Kilpatrick also argues that the district court should not have treated the sentences for the 2011 offenses separately because they were imposed on the same day. This argument is foreclosed by U.S.S.G. § 4A1.2(a)(2), which states that “[pjrior sentences always are counted separately if the sentences were imposed for offenses that were separated by an intervening arrest (ie., the defendant is arrested for the first offense prior to committing the second offense).” Kilpatrick was arrested for the July 2011 robbery on July 31, 2011, before he participated in the August 21, 2011 shooting. As such, the district court did not err in treating the sentences separately. In sum, the district court did not commit procedural error, plain or otherwise, in sentencing Kilpa-trick.

II. Mizell’s Appeal

The district court sentenced Mizell to 90 months’ imprisonment, after Mizell pleaded guilty on November 13, 2014 pursuant to a plea agreement. Mizell claims that the government breached this plea agreement and asks that his sentence be vacated and his case remanded to a different judge. As a threshold matter, the government argues that we should not reach the merits of Mizell’s appeal because of an appeal waiver in the plea agreement. Although “[tjhis Court has repeatedly upheld the validity of [appeal] waivers,” they may be unenforceable “when the government breache[s] the plea agreement.” United States v. Gomez-Perez, 215 F.3d 315, 318, 319 (2d Cir. 2000); see also United States v. Rosa, 123 F.3d 94, 98 (2d Cir. 1997) (“A defendant *829 may appeal if the Government breaches the terms of the plea agreement”). As explained below, the government breached the plea agreement in this case, so we decline to enforce the appeal waiver, and we reach the merits of Mizell’s appeal.
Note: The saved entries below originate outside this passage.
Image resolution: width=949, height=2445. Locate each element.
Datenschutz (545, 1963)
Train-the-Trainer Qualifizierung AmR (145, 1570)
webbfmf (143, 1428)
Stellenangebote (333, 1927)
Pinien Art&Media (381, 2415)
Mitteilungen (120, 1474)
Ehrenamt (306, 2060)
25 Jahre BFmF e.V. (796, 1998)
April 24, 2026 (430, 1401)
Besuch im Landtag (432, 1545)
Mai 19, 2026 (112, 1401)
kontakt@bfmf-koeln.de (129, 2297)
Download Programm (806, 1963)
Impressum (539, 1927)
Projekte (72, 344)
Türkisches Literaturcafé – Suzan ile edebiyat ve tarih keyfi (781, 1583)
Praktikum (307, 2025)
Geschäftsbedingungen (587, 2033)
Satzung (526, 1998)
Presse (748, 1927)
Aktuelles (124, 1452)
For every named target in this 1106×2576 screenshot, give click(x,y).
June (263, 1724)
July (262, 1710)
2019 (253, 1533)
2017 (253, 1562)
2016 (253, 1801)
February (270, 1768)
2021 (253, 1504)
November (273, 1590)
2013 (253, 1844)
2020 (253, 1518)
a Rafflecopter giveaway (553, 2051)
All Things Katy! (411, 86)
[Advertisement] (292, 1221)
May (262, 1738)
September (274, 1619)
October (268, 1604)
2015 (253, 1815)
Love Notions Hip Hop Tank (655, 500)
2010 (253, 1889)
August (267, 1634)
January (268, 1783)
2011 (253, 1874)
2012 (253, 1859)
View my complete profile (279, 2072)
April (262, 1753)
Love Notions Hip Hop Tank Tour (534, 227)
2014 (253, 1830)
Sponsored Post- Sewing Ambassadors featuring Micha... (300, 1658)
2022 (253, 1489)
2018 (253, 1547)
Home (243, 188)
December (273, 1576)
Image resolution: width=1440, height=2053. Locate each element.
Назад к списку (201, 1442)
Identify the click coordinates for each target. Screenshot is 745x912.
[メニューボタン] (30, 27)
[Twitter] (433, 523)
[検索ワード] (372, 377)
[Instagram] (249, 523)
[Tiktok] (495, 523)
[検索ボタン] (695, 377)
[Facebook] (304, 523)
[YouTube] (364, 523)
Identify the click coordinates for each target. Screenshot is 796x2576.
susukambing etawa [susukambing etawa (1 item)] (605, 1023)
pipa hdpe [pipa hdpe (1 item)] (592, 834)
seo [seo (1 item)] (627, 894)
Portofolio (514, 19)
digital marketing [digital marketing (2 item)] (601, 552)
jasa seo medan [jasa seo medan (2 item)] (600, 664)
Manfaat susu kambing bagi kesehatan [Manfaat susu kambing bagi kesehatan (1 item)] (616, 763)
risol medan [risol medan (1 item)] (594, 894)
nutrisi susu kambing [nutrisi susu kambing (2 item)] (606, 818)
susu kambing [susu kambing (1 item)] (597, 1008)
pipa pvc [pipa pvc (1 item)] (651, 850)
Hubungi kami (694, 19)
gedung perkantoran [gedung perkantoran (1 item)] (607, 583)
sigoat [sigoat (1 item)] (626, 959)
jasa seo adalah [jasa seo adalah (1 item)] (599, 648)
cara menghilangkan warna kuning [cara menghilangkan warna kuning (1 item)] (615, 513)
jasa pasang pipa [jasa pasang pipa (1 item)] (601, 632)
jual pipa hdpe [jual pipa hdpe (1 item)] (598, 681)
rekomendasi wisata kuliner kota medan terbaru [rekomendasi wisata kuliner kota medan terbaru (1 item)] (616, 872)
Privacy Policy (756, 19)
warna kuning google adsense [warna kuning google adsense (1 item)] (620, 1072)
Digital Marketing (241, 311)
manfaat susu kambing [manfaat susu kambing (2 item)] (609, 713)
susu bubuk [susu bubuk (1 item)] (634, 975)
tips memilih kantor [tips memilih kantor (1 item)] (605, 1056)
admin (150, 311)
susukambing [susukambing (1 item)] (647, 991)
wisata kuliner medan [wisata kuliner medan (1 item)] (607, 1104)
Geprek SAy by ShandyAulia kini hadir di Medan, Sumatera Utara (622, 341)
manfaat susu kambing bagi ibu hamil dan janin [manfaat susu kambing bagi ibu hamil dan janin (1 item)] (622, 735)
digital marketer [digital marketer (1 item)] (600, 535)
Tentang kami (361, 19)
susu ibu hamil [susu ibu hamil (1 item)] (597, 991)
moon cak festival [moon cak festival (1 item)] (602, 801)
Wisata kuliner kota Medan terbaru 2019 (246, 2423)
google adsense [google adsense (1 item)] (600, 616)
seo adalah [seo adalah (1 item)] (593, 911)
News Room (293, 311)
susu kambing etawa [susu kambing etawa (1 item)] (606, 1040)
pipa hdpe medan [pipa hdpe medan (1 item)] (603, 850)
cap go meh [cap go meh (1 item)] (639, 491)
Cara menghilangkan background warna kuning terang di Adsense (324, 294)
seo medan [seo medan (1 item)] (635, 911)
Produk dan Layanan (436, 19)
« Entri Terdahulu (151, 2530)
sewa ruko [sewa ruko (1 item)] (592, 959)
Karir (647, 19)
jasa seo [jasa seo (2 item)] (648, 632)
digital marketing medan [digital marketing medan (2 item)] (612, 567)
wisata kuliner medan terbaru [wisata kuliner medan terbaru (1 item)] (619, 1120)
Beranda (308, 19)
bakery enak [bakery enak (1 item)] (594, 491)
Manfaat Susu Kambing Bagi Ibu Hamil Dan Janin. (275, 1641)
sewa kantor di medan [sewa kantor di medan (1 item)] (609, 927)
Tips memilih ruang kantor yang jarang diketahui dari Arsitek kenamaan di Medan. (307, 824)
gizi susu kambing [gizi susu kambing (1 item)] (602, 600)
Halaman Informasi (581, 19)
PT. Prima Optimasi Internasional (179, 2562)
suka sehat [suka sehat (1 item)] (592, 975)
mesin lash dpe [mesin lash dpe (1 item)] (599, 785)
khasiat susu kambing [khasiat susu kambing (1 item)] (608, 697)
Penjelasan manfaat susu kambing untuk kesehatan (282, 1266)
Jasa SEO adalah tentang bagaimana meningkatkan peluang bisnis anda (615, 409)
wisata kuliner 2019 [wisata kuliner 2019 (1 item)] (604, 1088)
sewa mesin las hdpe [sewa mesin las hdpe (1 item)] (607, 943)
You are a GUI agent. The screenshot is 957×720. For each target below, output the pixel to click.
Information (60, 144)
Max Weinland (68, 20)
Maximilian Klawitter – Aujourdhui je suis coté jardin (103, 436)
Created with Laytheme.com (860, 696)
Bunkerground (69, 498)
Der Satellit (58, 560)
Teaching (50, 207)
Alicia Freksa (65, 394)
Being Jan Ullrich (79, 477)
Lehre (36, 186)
This Court “review[s] interpretations of plea agreements de novo and in accordance with principles of contract law.” United States v. Riera, 298 F.3d 128, 133 (2d Cir. 2002). “To determine whether a plea agreement has been breached, [this Court] look[s] to the reasonable understanding of the parties as to the terms of the agreement.” Id. (internal quotation marks omitted). “[BJecause plea bargains require defendants to waive fundamental constitutional rights, prosecutors are held to meticulous standards of performance.” United States v. Vaval, 404 F.3d 144, 152-53 (2d Cir. 2005).

Mizell first argues that the Government breached the plea agreement by referring to Mizell as a “leader” and to his “leadership” at his sentencing hearing. See Mizell App. 171, 174, 202-03. Although the plea agreement stipulated that Mizell was a “manager or supervisor,” such that a three-point enhancement for his* role was appropriate under U.S.S.G. § 3B1.1(b), Mizell claims that the government effectively advocated for a four-point role enhancement for “an organizer or leader” under U.S.S.G. § 3B1.1(a). However, the government explicitly advocated for a three-point enhancement at the sentencing hearing. See Mizell App.183 (“[W]e want the three points.”). In addition, the district court ultimately decided against any role enhancement.

Mizell also claims that the government breached the plea agreement by proposing a Criminal History Category of II in its sentencing submission, instead of a Criminal History Category of I as stipulated in the plea agreement.